How to get better at chess (and everything else)
Study, practice, fix – the simple cycle that accelerates learning, backed by chess grandmaster insights.
The article, adapted from chess grandmaster Avetik Grigoryan's teachings by Sean Herrington on LessWrong, presents a deceptively simple yet powerful learning cycle: Study → Practice → Fix → Repeat. The key insight is that most people fail in one or more of these steps. For instance, many chess players learn the rules and start grinding games, never returning to study openings, tactics, or endgames. This is why a 1,500 rating on Chess.com already outperforms 94% of players. Conversely, some over-study without practicing, leading to vague knowledge. The third step—fixing mistakes—is the most neglected: players rarely analyze their games, so they repeat the same errors.
The 'secret sauce' amplifies every step. Study with quality: choose good sources, have a plan, study with others. Practice with intent: choose appropriate time controls, play stronger opponents, use session limits. Fix mistakes constructively: avoid blaming the engine, use a coach, learn the right lessons. The article also addresses the study-practice balance using a simple heuristic: ask 'Do I have anything new to practice?' If yes, practice it; if stuck, study again. This framework applies beyond chess to any skill—coding, writing, or business. By focusing on the quality of each step rather than just hours, learners gain a competitive advantage.
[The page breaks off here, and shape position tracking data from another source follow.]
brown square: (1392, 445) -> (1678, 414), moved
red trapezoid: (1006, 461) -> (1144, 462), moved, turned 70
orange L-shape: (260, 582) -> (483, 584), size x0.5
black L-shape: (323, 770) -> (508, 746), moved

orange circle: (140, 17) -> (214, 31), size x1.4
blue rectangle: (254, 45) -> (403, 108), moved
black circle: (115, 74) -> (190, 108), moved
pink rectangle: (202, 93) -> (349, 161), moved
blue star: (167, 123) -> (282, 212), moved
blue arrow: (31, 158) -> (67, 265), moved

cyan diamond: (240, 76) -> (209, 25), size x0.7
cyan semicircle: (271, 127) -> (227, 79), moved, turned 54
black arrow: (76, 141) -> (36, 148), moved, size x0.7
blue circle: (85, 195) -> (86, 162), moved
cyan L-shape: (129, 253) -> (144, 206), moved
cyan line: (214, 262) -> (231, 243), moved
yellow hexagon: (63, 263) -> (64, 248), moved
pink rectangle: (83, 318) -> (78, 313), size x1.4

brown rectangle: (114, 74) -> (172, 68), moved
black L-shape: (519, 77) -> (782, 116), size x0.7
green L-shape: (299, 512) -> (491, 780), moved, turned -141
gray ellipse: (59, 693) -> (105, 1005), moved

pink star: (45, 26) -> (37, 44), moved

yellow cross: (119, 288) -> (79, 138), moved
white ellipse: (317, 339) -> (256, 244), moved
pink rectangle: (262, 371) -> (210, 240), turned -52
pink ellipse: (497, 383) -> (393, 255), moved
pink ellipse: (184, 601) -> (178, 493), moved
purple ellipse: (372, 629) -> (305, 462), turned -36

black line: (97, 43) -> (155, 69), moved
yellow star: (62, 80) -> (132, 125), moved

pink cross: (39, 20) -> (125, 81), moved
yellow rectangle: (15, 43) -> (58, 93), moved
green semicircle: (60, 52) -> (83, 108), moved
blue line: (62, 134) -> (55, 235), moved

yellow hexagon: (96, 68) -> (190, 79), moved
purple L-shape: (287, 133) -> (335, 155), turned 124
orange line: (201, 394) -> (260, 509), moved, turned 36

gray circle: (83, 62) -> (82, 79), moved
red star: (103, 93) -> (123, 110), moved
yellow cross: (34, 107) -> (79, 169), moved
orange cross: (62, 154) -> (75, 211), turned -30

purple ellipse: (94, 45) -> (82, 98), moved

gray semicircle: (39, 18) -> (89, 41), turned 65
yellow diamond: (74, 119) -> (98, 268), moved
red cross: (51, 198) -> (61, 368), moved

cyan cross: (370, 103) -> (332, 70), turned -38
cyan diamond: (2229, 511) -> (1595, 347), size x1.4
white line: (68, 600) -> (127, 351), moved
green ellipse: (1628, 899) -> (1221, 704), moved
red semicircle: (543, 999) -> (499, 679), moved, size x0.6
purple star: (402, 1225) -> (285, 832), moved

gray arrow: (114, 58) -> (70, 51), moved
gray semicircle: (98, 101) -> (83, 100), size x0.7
- The learning cycle: Study → Practice → Fix → Repeat, with mindset as a force multiplier.
- Many chess players stagnate because they never return to study after learning basic rules; a 1500 rating beats 94% of players.
- Fix your mistakes deliberately—most players skip analyzing games, leading to repeated errors and blocked improvement.
Why It Matters
A universal learning framework that turns deliberate practice into a systematic advantage, applicable to any professional skill.